Archive for October, 2025
Bundling Status
In my 2014 Sociological Theory, I argued that some things are gross or illegal to buy overtly and so people sometimes find ways to create exchange circuits that obfuscate the transactional nature. In one paragraph I noted that status “differs somewhat from other cases discussed here insofar as it is not exactly disreputable for firms to sell status a la carte so much as it is impossible because status only exists if it is agreed to exist and third parties would not be impressed by an open sale of status.” The example I gave in 2014 was that Apple’s relationship with its suppliers was one of bundling status with electronics or manufacturing since some Apple suppliers sold to it at close to cost.
In Matt Yglesias’s Substack this morning, I see another example, this time between OpenAI and AMD. OpenAI spends a lot of money on GPUs as the growth medium for shoggoths that will begin by helping students cheat on homework and then in the near future give us a best case scenario of a global recession as the AI bubble collapses, a worst case scenario that SkyNet unleashes a bioengineered plague, and a most likely scenario where we see radical transformations to white collar employment and massive political upheaval as AI increases returns to capital and has highly uneven effects on returns to either human capital or raw labor. Heretofore, OpenAI bought those GPUs from Nvidia, a company that everyone knows make the best GPUs and we know that in part because OpenAI buys them.
If you are Nvidia, this is awesome, line goes up. If you are OpenAI this is not great. As anyone who spent a year on the PS5 waiting list knows, GPUs are very hard to manufacture and so weakly elastic, which means increased demand creates rents for the manufacturer. So OpenAI would gain leverage with Nvidia if it could plausibly defect to Nvidia’s competitor, AMD. (Intel mostly makes integrated GPUs, which are better suited for laptops than AI server farms). So it makes sense for OpenAI to diversify its supply chain and buy some AMD chips.

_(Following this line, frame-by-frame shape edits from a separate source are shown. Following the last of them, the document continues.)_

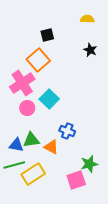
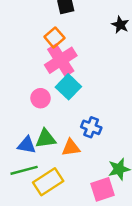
orange square: (38, 60) -> (54, 37), size x0.7
pink cross: (22, 83) -> (61, 60), moved
orange triangle: (51, 147) -> (71, 148), turned -35

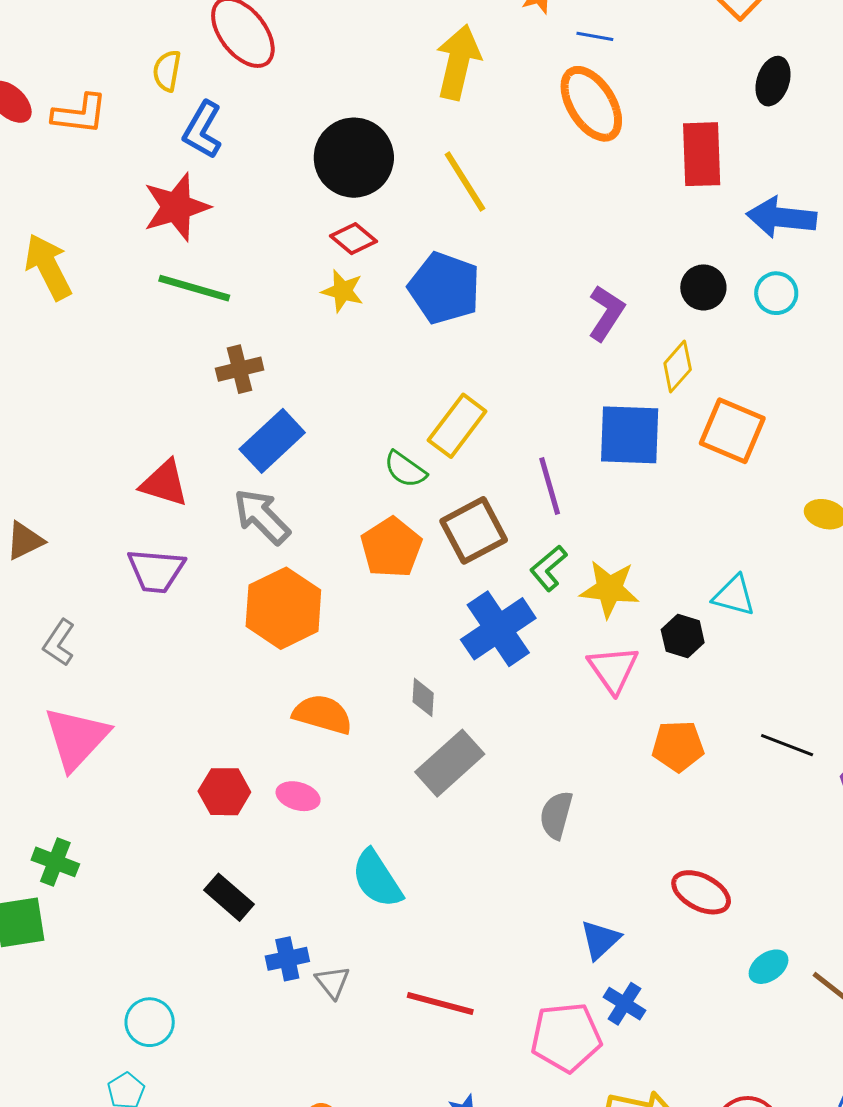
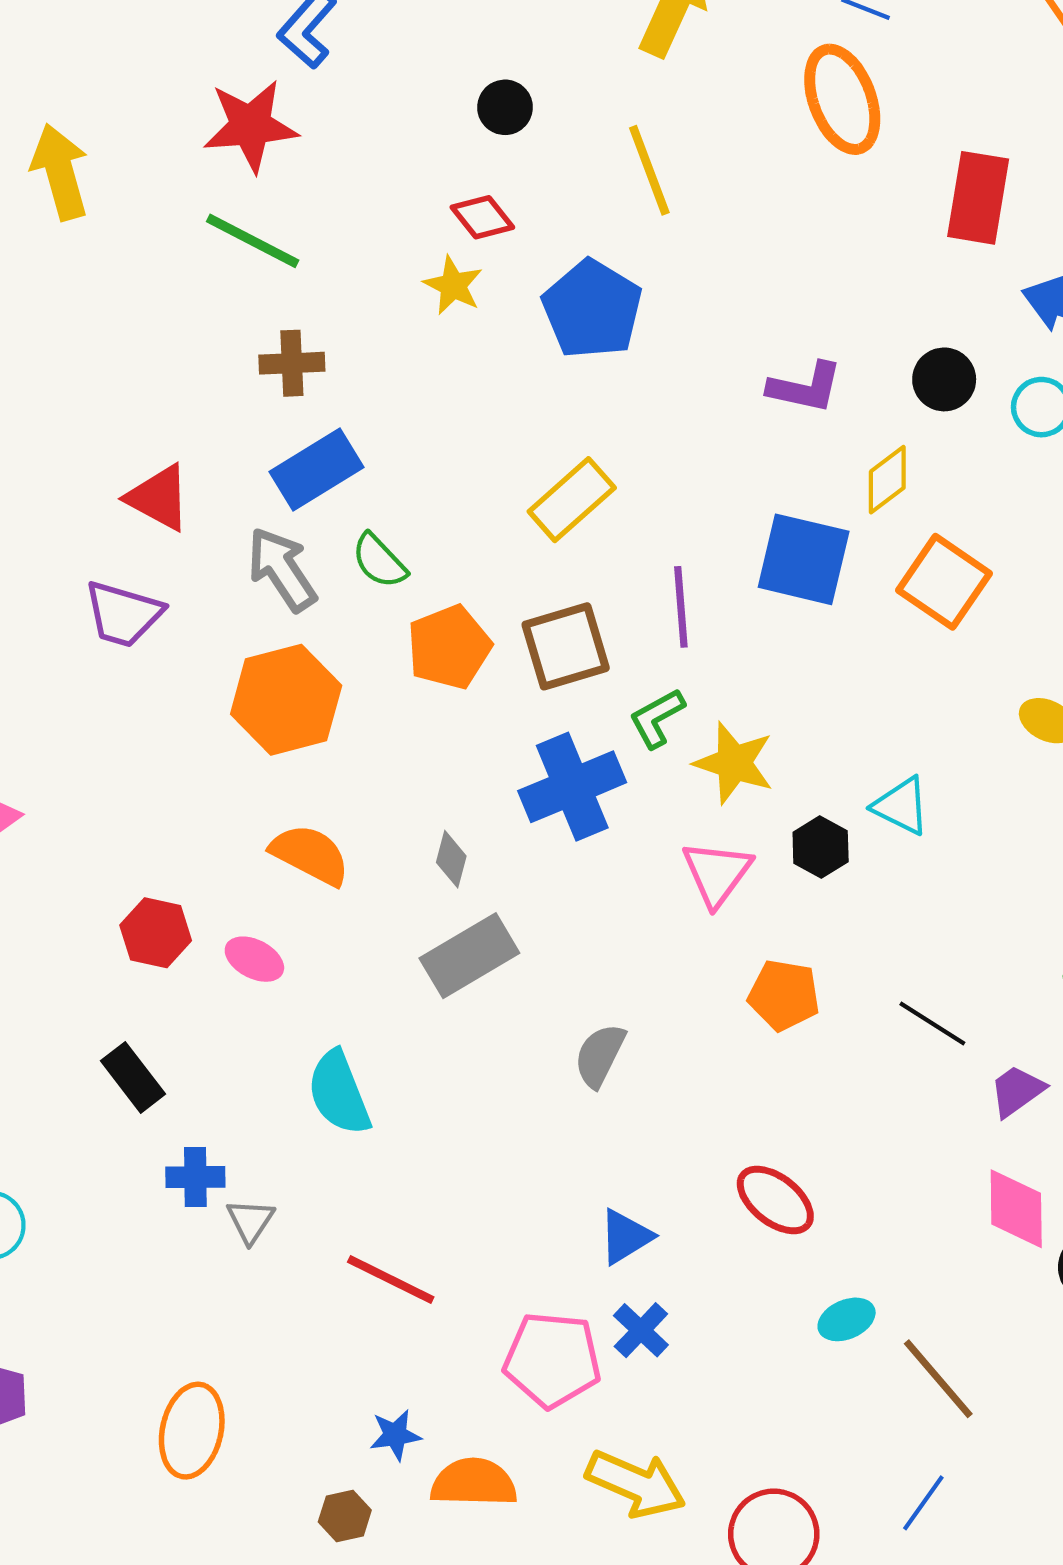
black circle: (354, 158) -> (505, 107), size x0.5
purple L-shape: (606, 313) -> (805, 387), turned 58
green semicircle: (405, 469) -> (379, 561), moved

This benefits OpenAI, which gets cheaper chips from both AMD and Nvidia, but it benefits AMD even more, as their GPUs are now certified as good enough for the market leader in a transformative industry. But the certification as good enough for OpenAI wouldn’t work if AMD just gave them the GPUs and it definitely wouldn’t work if AMD paid OpenAI to accept their chips. So what they did was issue AMD shares to give OpenAI and at the same time OpenAI paid cash for GPUs. After the GPU sale, the shares predictably rose in value by more than enough to benefit both companies and hence we see a successful bundling of status and a commodity.